Should custom Dataset always return tensors?

AlexisW · September 21, 2018, 3:16am

I have an integer to be returned, along with some other stuff. Should I just return the integer, or return something like torch.LongTensor(num)?

alwynmathew · September 21, 2018, 4:10am

If you are return something with grad, you shouldn’t convert it as it will be used for back prop. But if its just for visualization that value, you could do it after backprop step.

AlexisW · September 21, 2018, 4:12am

This is the data so it is neither grad nor visualization. The data will be used in forward step for the model.

alwynmathew · September 21, 2018, 4:18am

Also if its data for forward step, you should keep it as Tensor type as while backprop needs grad. Pytorch backprop operations are defined only for Tensor type.
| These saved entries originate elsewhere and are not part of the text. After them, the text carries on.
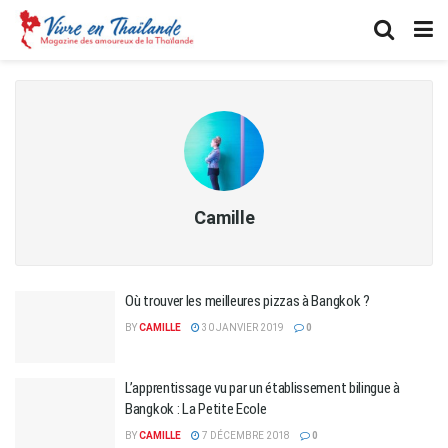
Camille
Où trouver les meilleures pizzas à Bangkok ?
BY
CAMILLE
30 JANVIER 2019
0
L’apprentissage vu par un établissement bilingue à
Bangkok : La Petite Ecole
BY
CAMILLE
7 DÉCEMBRE 2018
0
AlexisW · September 21, 2018, 4:20am

Have you ever tried to return an integer itself? That will also be converted to a tensor…
The question then is whether we want to explicitly convert that.

alwynmathew · September 21, 2018, 4:31am

I have an integer to be returned, along with some other stuff.

Why do you want to return this integer? What does this integer contain? Is it the model output? Is the model input type Tensor?

Have you ever tried to return an integer itself?

Yes. If you try to backprop with this returned int it will thrown an error as it doesn’t have grad.

That will also be converted to a tensor

Why are you converting back and forth to int and Tensor?

Please give more details so that we could help you.

AlexisW · September 21, 2018, 4:43am

Let us say if you want to do a rnn model, you will need to have a padded sequence and its original length (that comes to the integer). I got no issue when just returning an integer so I am not sure why you are getting the error.

alwynmathew · September 21, 2018, 4:53am

I got no issue when just returning an integer so I am not sure why you are getting the error.

Maybe this post will make things clear about backprop problem I mentioned.

AlexisW · September 21, 2018, 5:28am

I did not get this issue. I think we were probably making the problem complex so I’d try to rephrase it. The fundamental question here is, when making a customized dataset, what is the best way to return the sequence (with variable lengths) and its length?

For example, it would be something like

input: ["some string", "some other string" ...., "final string"], with a max length max_len
embedding mapping: {"some": 0, "string": 1, ...}
task: return embedded sequences, with their original lengths if doing padding.

Hopefully this is clearer.